Złośliwość ludzka nie zna granic.Jak można zniszczyć czyjąś ciężką pracę.Podziwiam tych młodych ludzi.Ich praca w tym sklepiku trwa od rana do wieczora, a nawet w nocy. Żeby mieć dobry towar trzeba nie jedną noc poświęcić na zakupy poza terenem miasta. U nikogo w kieszeni nie siedzą. Sami sobie radzą i to świetnie.Jak ktoś im tak bardzo zazdrości nich sam zabierze się do pracy, to wtedy zobaczy na czym polega taka praca. Ponadto do tej osoby, która określiła ponadwymiarowy teren -jeżeli ty buraku -nie wiesz ile pieniędzy płaci się za każdy centymetr zajmowanego gruntu do Urzędu Miasta to najpierw sprawdż, a póżniej pisz.W chlewiku pewnie sam mieszkasz, dlatego innego określenia nie znasz.
Takie zajmowane miejsce nie jest za darmo.Urząd dobrze wymierzył i za każdy cm policzył. Ja wiem bo na Sezamkowej jak prowadziłam handel to płaciłam jak za zboże.

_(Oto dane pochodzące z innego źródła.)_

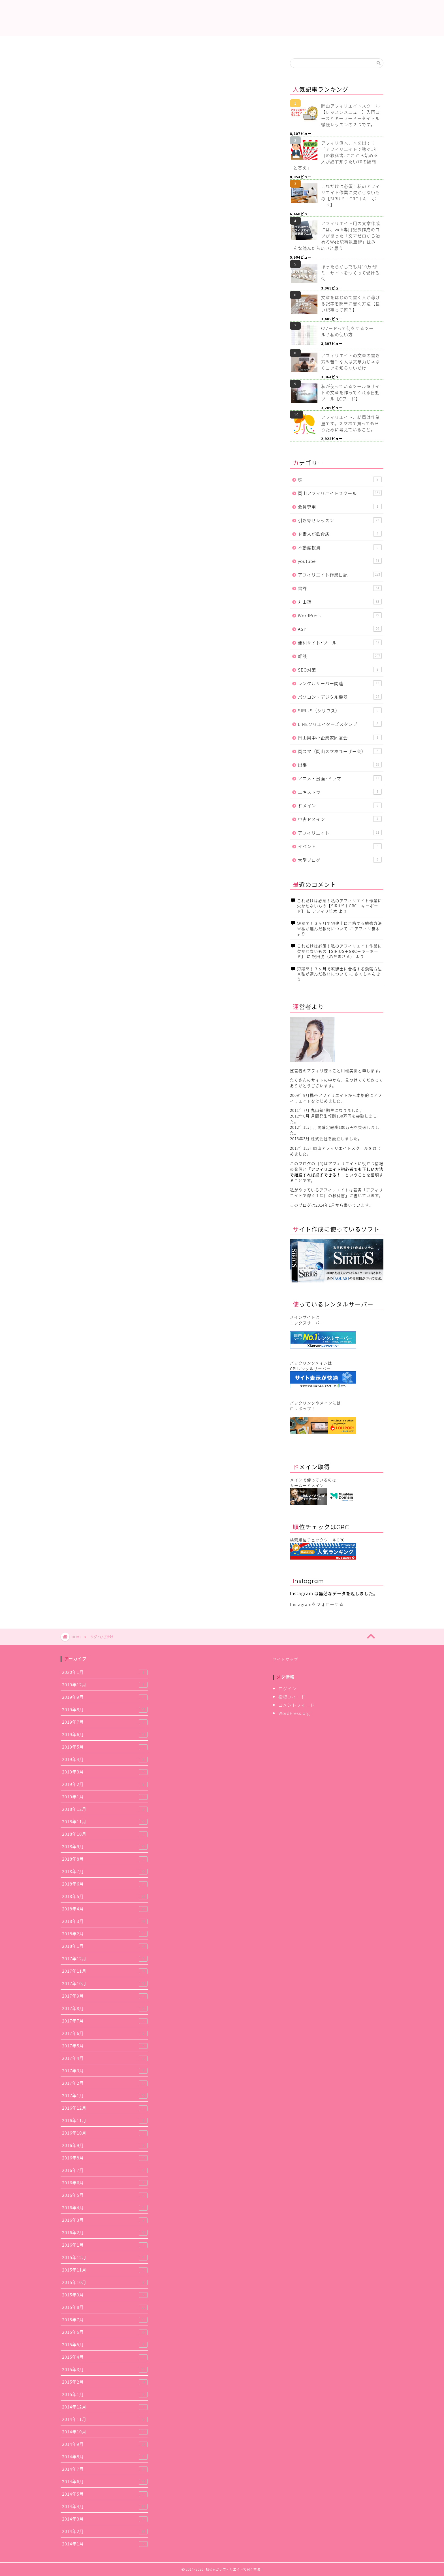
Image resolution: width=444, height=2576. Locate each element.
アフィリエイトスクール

podjedz. .??co to znaczy?podejde. ..nara...to jakas gwara sloikow??dlatego was nie trawie.
czepialski, oni sie pojawili a nie zostali wezwani, bo oni jezdza swoim srebrnym samochodzikiem i podspiewuja pojawiam sie i znikam... szkoda tylko ze tak czesto pada na" znikam" akurat gy bardoz by sie przydali ;) Podpalenia nie pochwalam i apeluje do podpalaczy do natychmiastowego oddania sie w rece wladz!
nie wiem co znaczy pondwymiarowy, ale jak bardzo chcesz to podjedz do mojego chlewika a pokaze ci umowę z miastem nara
...Na miejscu pojawiła się Policja... Określenie to chyba nie do końca oddaje charakter pracy tych służb. Myślę, że pojawić się w pobliżu to co najwyżej mógł zaciekawiony sprawca, a Policja przybyła wezwana na miejsce.
na wojska polskiego um.dowalil oplaty za pondwymiarowy zajmowany teren dlaczego te buraki z tego chlewika zajmuja chodnik??
dpbrze bardzo dobrze plac przed sklepem ma byc pusty a nie chlew zrobiony dookoła... ale podpalenia nie pochwalam
debile bez mózgu nawet se nie zdają sprawy co by było jak by ogień się rozprzestrzenil od razu do paki z nimi i po 5lat sprzątanie w czynię społecznym dla miasta
Zajmuja chodnik zwezajac przejscie i obsloga niemila ale szczescie ze tylko tak sie skonczylo.
anka jarek jestesmy z wami. m i k.
Chyba ktoś się potknął o skrzynki stojące na chodniku/drodze rowerowej... !!
Konkurencja cienko przędzie to i do podpaleń się bierze zamiast do roboty i miłej obsługi!W okolicznych punktach tego typu trzeba poszukać dobrze to i może sprawca albo zleceniodawca się znajdzie bo tw tym punkcie to akurat wszystko dobrej jakości, cenie i miła obsługa.Słowem szanują klienta a i w niedzielę bywa otwarte to i jakoś idzie handel.Jakiś zazdrośnik podpalił, jakie to typowo polskie.
To konkurencja, tak, atak stonki!!
Trzeba jak najszybciej komuś oddzielić kości śródręcza od kości nadgarstka.
Gdzie był weterynarz , no i kontrola urzędu miasta na jakie zwierzęta dawał pieniądze PYTAM ??
Naćpane i nachlane małolaty znowu się nudzą. Dobrze, że dzisiejszy huragan nie rozniósł ognia. Już myślałem, że koniec pożarów, a tu niespodzianka. Dziwne, że mamy już piąty pożar, a sprawcy wolni.